Abbreviation: β, standardized partial regression coefficient.

Discussion

This study aimed to clarify the predisposing factors for pain in patients with knee OA, especially regarding differences between pain on walking and pain at rest. We found that significant differences existed in the predisposing factors between the two types of pain. To our knowledge, this is the first study to comprehensively evaluate the factors affecting pain in OA with a focus on differences between the two types of pain.

Pain in knee OA is a complex subjective phenomenon.11 Our results suggested that pain on walking was significantly associated with BMI and KL grade, which indicated that mechanical and structural factors were involved in the mechanism. By contrast, pain at rest was significantly associated with PPT, showing that mechanical hyperalgesia of the knee possibly contributes the mechanism of pain at rest. In fact, four patients in this study had higher VAS scores at rest than on walking, suggesting that pain on walking is not simply the addition of a loading effect to pain at rest.

A growing body of evidence indicates that peripheral and central sensitization plays an important role in pain mechanism in knee OA patients.9 Mechanical hyperalgesia at the patella tendon partly explains peripheral sensitization in patients with symptomatic knee OA, which has been reported as an evident trigger of central sensitization.6,17,18 Although this study could not directly demonstrate the relationship between the central sensitization and rest pain because of the single PPT measurement, the degree of hyperalgesia at representative knee structure was surely associated with intensity of pain at rest.

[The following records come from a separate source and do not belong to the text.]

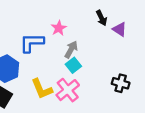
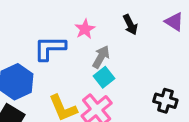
black arrow: (101, 18) -> (130, 25), moved
purple triangle: (120, 29) -> (174, 22), moved

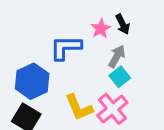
black arrow: (130, 25) -> (123, 24), moved

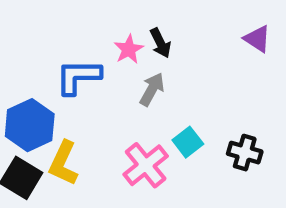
cyan square: (120, 77) -> (188, 142), moved
yellow L-shape: (79, 107) -> (63, 163), moved, turned 48

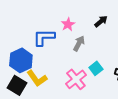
black arrow: (160, 43) -> (101, 21), moved, turned -104
yellow L-shape: (63, 163) -> (37, 78), turned -60

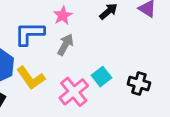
gray arrow: (79, 43) -> (65, 45), moved
yellow L-shape: (37, 78) -> (31, 78), moved

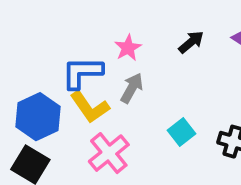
yellow L-shape: (31, 78) -> (90, 107), moved
pink cross: (74, 92) -> (109, 153), moved

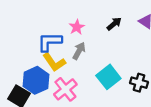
blue hexagon: (38, 117) -> (36, 80), moved
cyan square: (182, 132) -> (108, 77), size x1.5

Although OA pain is traditionally considered to be nociceptive, there has been reported that approximately 5.4–28% of knee OA patients have components of neuropathic pain evaluated by questionnaires such as painDETECT.19,20 While neuropathic pain and central sensitization sometimes exhibit similar clinical features,21 they are not always identical conditions17 and the usefulness of neuropathic pain questionnaires for assessing pain sensitization in OA still remains controversial.22,23 Therefore, we did not include such questionnaires in this study. However, Power et al24 recently reported that neuropathic pain is more strongly associated with pain at rest than on activity in patients with end-stage hip and knee OA. They mentioned that clinical presentation of pain at rest may warrant more thorough evaluation for potential neuropathic pain, which may open an interesting aspect of pain at rest and probably support our findings.

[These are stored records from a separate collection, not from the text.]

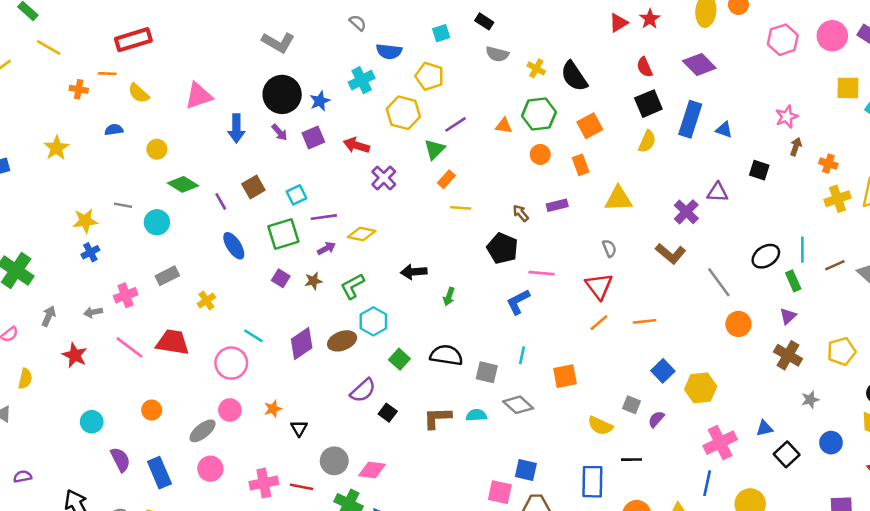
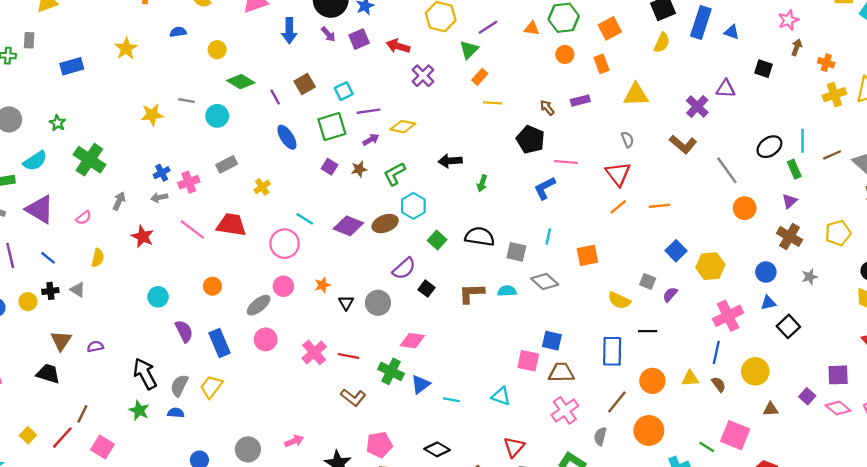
blue cross: (90, 252) -> (162, 173), moved
purple diamond: (302, 344) -> (348, 226), turned 56
blue circle: (831, 443) -> (766, 272), moved
gray circle: (334, 461) -> (378, 303), moved
pink cross: (264, 483) -> (314, 352), turned -30

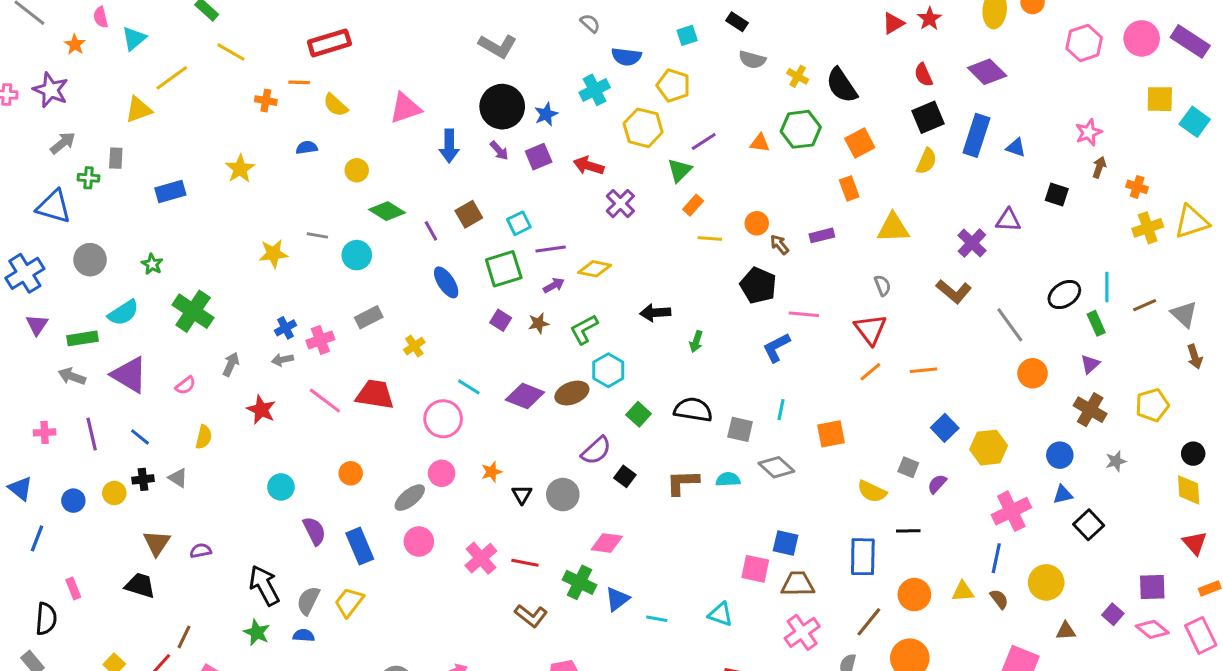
orange circle: (565, 54) -> (757, 223), moved

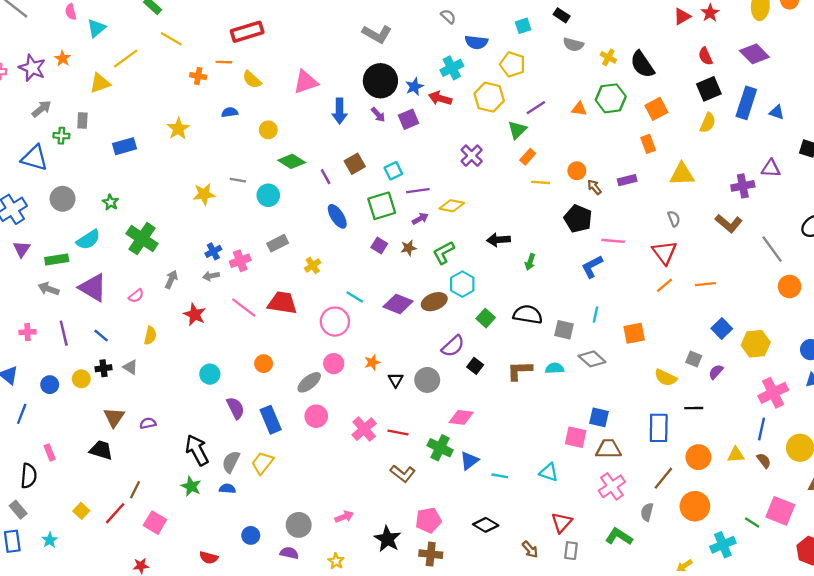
orange star: (75, 44) -> (63, 59), moved
red arrow: (589, 166) -> (440, 98), moved
purple cross: (972, 243) -> (743, 186), turned 35

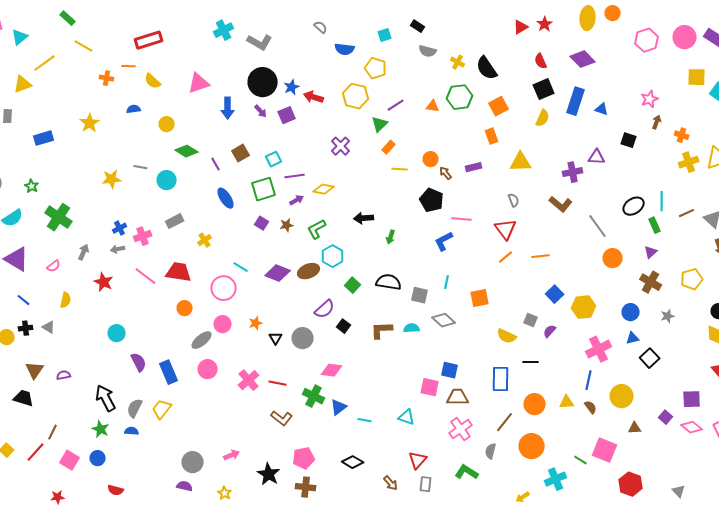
cyan cross: (452, 68) -> (224, 30), moved
orange circle: (264, 364) -> (185, 308), moved
blue circle: (251, 535) -> (98, 458), moved

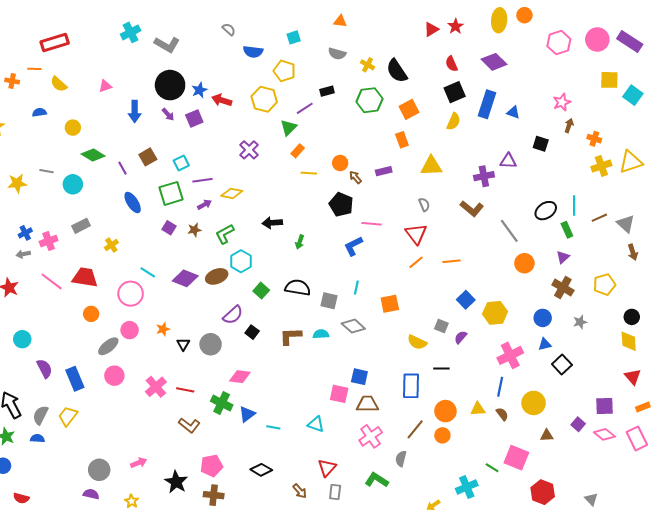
black rectangle: (418, 26) -> (327, 91), moved, turned -48
pink triangle: (199, 83) -> (105, 86), size x0.6
orange triangle: (433, 106) -> (340, 21), moved
orange circle: (532, 446) -> (442, 435), moved, size x0.6

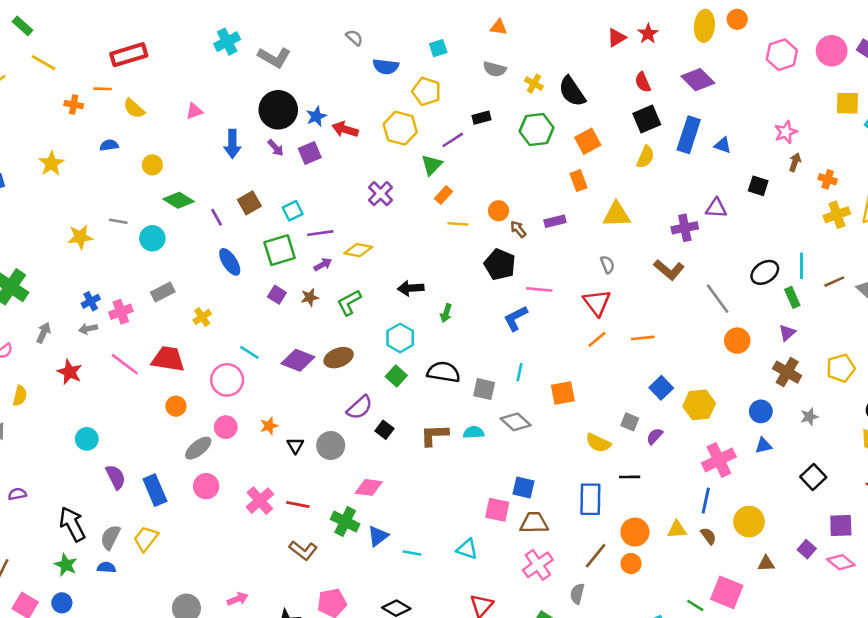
cyan hexagon: (241, 261) -> (400, 338), moved
black square: (562, 364) -> (813, 477), moved

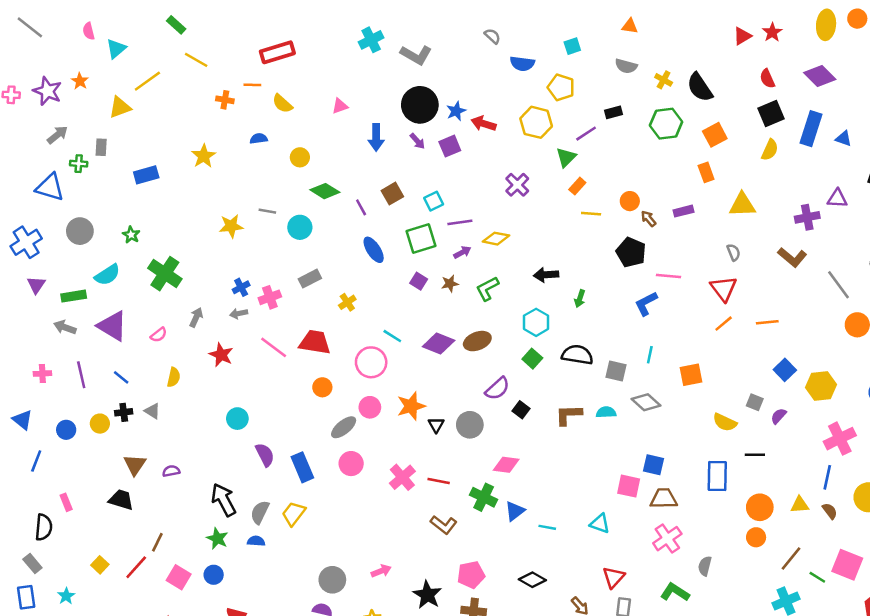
orange star: (269, 426) -> (411, 406), size x1.6
brown line: (596, 556) -> (791, 559), moved

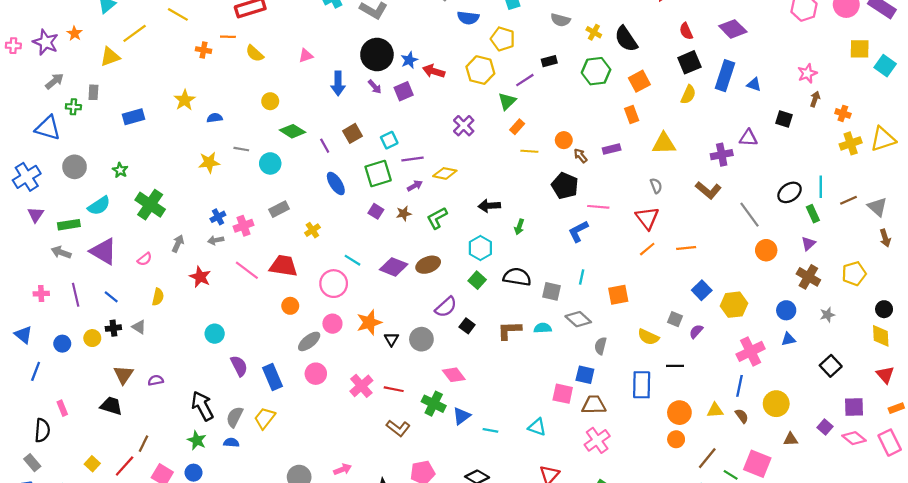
blue semicircle: (259, 139) -> (215, 118), moved
pink diamond: (506, 465) -> (454, 375), turned 45
gray semicircle: (705, 566) -> (600, 346), moved

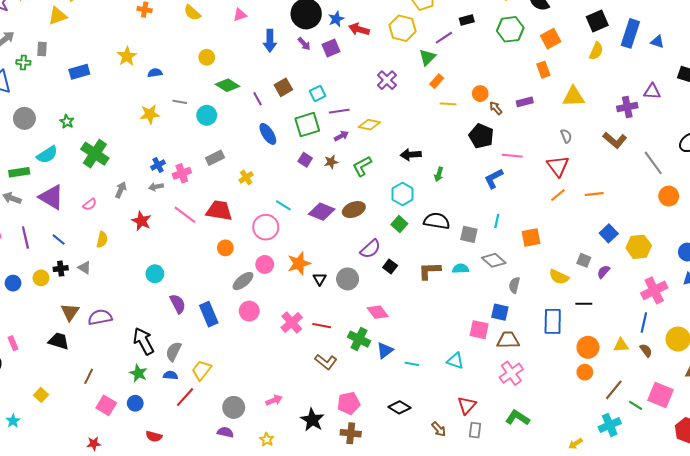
purple semicircle: (156, 380) -> (100, 317), size x1.6
yellow trapezoid: (265, 418) -> (202, 370), moved
red line: (125, 466) -> (185, 397), moved

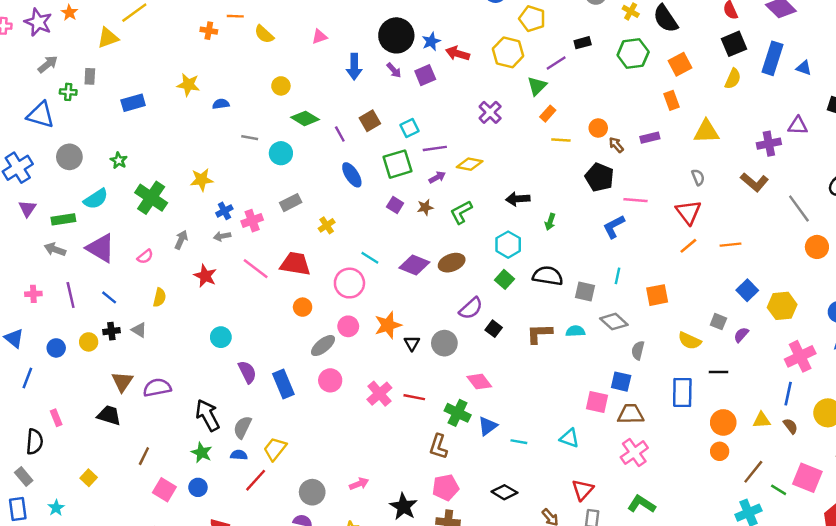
yellow star: (127, 56) -> (188, 85), turned -30
yellow star: (150, 114) -> (202, 180), moved
brown L-shape: (326, 362) -> (438, 447), moved, turned 70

This study showed that VAS score on walking was significantly correlated with BMI, KL grade, synovitis score, and BML score in the univariate analysis. However, the significant explanatory variables were BMI and KL grade in the multiple regression analysis. In another univariate analysis (data not shown), the synovitis score and BML score significantly correlated with KL grade. Therefore, a possible explanation for the change in the explanatory variables was that synovitis score and BML score were confounding factors for the KL grade.

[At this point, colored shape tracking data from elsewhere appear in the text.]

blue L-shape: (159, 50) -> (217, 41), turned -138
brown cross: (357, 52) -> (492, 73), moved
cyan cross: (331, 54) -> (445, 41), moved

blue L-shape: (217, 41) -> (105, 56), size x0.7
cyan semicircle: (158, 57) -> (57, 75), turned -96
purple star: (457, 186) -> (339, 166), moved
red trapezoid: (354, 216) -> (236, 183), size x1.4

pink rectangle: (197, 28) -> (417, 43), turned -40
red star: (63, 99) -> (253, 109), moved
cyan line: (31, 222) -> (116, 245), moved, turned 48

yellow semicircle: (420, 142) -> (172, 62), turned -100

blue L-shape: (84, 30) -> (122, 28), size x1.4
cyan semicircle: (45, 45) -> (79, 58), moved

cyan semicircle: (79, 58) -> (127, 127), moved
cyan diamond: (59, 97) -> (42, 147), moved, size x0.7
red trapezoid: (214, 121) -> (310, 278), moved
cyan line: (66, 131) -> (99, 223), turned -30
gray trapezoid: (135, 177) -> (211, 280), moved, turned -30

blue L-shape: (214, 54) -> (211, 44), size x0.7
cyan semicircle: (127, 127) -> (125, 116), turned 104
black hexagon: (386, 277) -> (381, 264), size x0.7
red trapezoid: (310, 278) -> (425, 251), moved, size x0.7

This study has several limitations. First, selection bias possibly exists because this study was a retrospective cross-sectional study. Second, nearly one-half of the patients had KL grade 4 OA; therefore, these results may not be applicable to patients with early OA. Third, we did not measure PPT at multiple locations, so we could not directly demonstrate the relationship between pain at rest and central sensitization. Finally, factors affecting pain severity, such as other painful disorders, psychosocial problems and treatment including medicines, were not evaluated in this study.

Conclusions

Predisposing factors were significantly different between pain on walking and pain at rest, indicating that different pain mechanisms exist in the two types of pain. Pain on walking was more strongly associated with mechanical and structural factors, while pain at rest was associated with mechanical hyperalgesia of the knee.